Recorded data
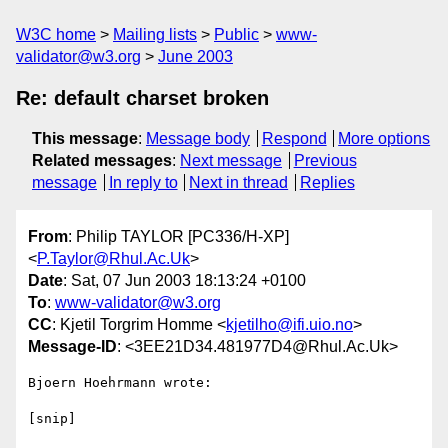
W3C home
Mailing lists
Public
www-
validator@w3.org
June 2003
Re: default charset broken
This message
:
Message body
Respond
More options
Related messages
:
Next message
Previous
message
In reply to
Next in thread
Replies
From
: Philip TAYLOR [PC336/H-XP]
<
P.Taylor@Rhul.Ac.Uk
>
Date
: Sat, 07 Jun 2003 18:13:24 +0100
To
:
www-validator@w3.org
CC
: Kjetil Torgrim Homme <
kjetilho@ifi.uio.no
>
Message-ID
: <3EE21D34.481977D4@Rhul.Ac.Uk>
Bjoern Hoehrmann wrote:

[snip]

TASK -
Filter the data above down to lines with the word "Rhul", and copy them.

PROBLEM SOLUTION -
P.Taylor@Rhul.Ac.Uk
: <3EE21D34.481977D4@Rhul.Ac.Uk>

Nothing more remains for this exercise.